Sometimes it’s good to be reminded that people are awesome.  Tonight the job is done Jarno Smeets, a inventor/engineer who has just created working bird wings for himself.

Where’s Leonardo da Vinci when you need him?

…or maybe it didn’t happen, in which case people suck.  Either/or.

Update: This guy is a douche.

Watch: “Alive” by Adrian Lux (featuring The Good Natured)

I cannot stop listening to this – whether in my head or otherwise.

The QWERTY effect

“We know how a word is spoken can affect its meaning. So can how it’s typed,” said cognitive scientist Kyle Jasmin of the University of College London, co-author of a study about the so-called “QWERTY effect” in Psychonomic Bulletin and Review. “As we filter language, hundreds or thousands of words, through our fingers, we seem to be connecting the meanings of the words with the physical way they’re typed on the keyboard.”

That’s…unexpected.  I find myself visualizing the left side of the keyboard far more positively than the right, though (and I’m right handed).  I wonder what kind of inverted brain that points to?  Regardless, the subtle influences of our everyday things never ceases to amaze me!

(Wired)

And here we are

Two years and some months later, I find myself in a very similar position to one I’ve been in before:  the Mass Effect 3 collector’s edition is installing its first DLC while a new iPad (the third iteration, if that’s even possible) is on the horizon.  Amazing how technology – and time – progresses when you aren’t looking.

Caulk the wagon and float it across

Imagine this scene, but much, much darker.

You’d then have an approximation of what I encountered on my way down to Mont Alto in the Fleet car this morning.  As I wound through the dark of 5:30 am, unable to turn on my high beams in the rain owing to a truck in front of me, I accidentally miscalculated where I was and turned about .5 miles too soon for the logging road I’d normally take.  Unperturbed, my GPS merrily plotted a new course on some rather rough tracks past camps, a mere .8 miles extra distance.

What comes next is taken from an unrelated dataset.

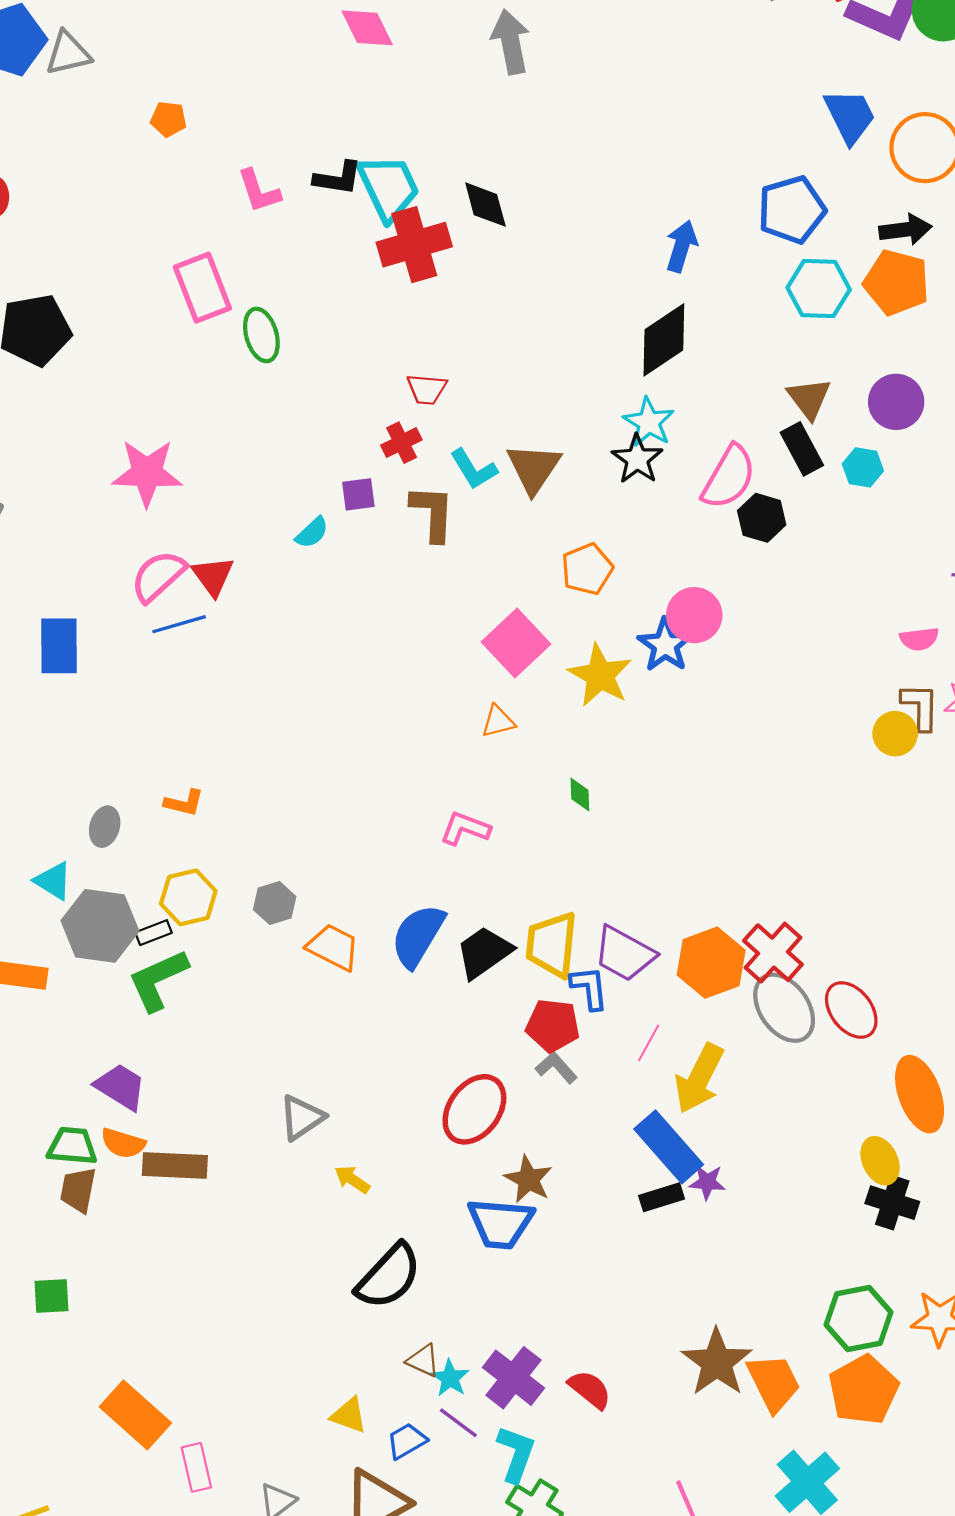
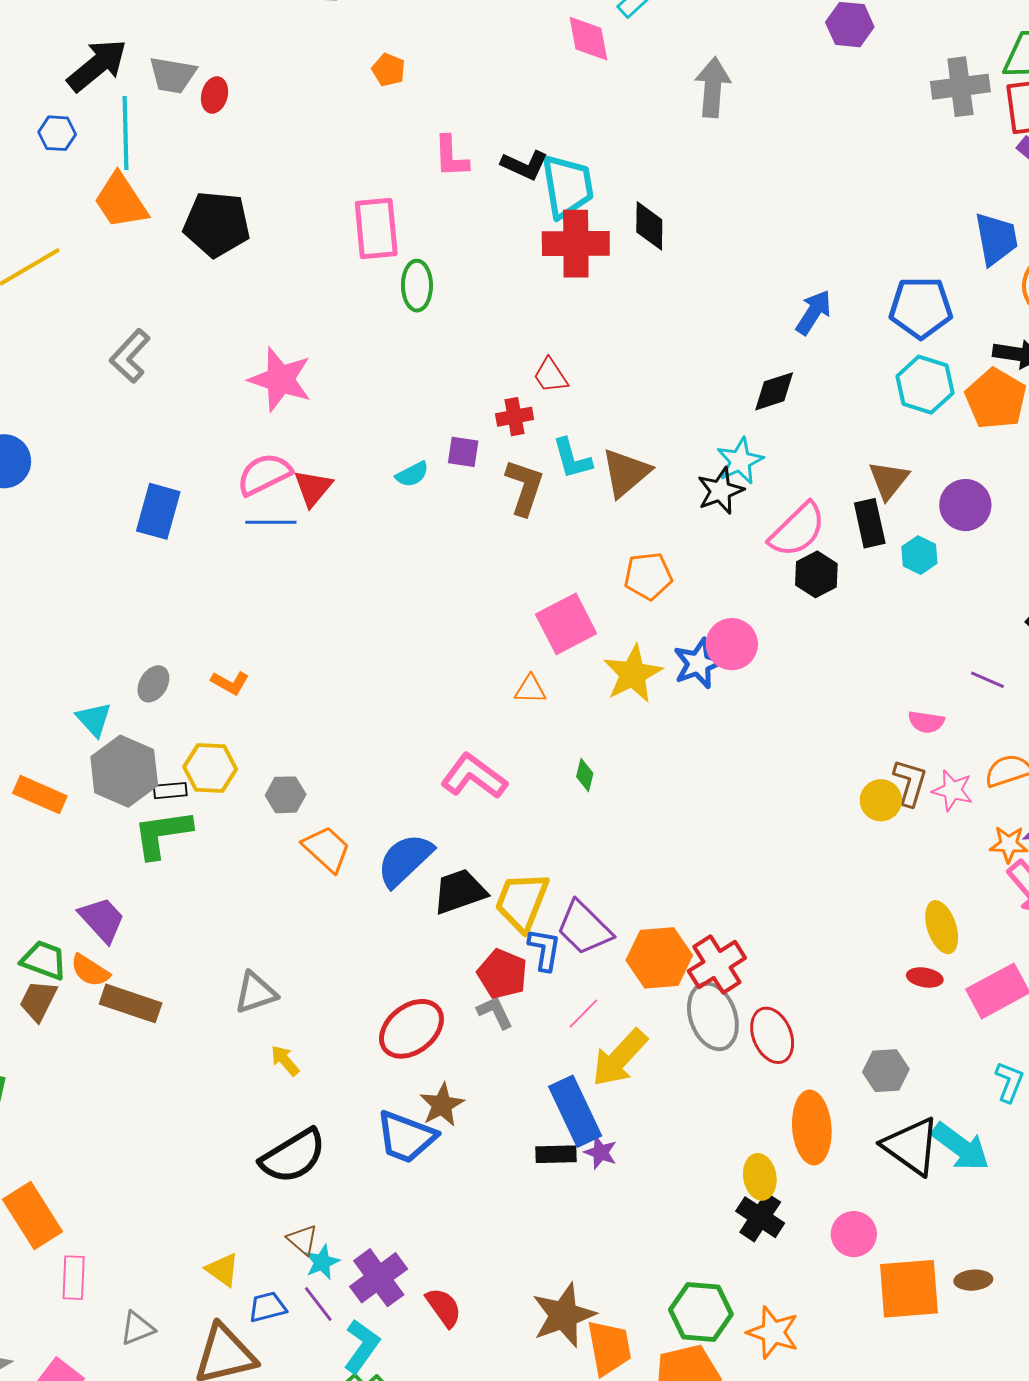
black diamond: (664, 340) -> (774, 391), size x0.7
red trapezoid: (427, 389) -> (550, 375), turned 36
pink L-shape: (465, 828) -> (474, 776), size x1.4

Harried and still slightly groggy, I kept trudging along, though I did notice what seemed to be an increased amount of puddles as I made my way.  By the .3 miles to left turn part of my journey, I looked ahead to discover that the road I should have been traveling over was more suited to small watercraft.  As my lane of travel had narrowed to just wider than a Ford, I endeavored to back up away from the deluge, using a chained off driveway a bit up the way I had come as an awkward launching point for a truly spectacular multipoint turn around.

Of course I had to make my way back in the “daylight” to snap a photo to accompany my adventure tale!

Update:  Hannah astutely pointed out that this comic from CaptchArt accurately, well, captures my experience:

Just wow

If my former car and my current car had a lovechild, it might look a bit like the 2013 Volvo V40.  Should this beast every make its way to America, I’m game.  Perhaps by 2015?

Now departing for Urville

There is something I’ve always loved about a city with hardly anyone living in it.  I just recently blogged about China’s Ordos and before it, about others like it.  Urville, though, takes the cake because it exists entirely in the head of its chief architect, savant Gilles Trehin.  And he’s been drawing it for the last twenty years.

(io9 – again)

This would have been a time-saver

The “whole” story of A Wrinkle in Time presented as a single comic page. You’re welcome.

(And thank you, io9.)

Finger paints

I concur with Engadget on this one: this would make a fine iPad app!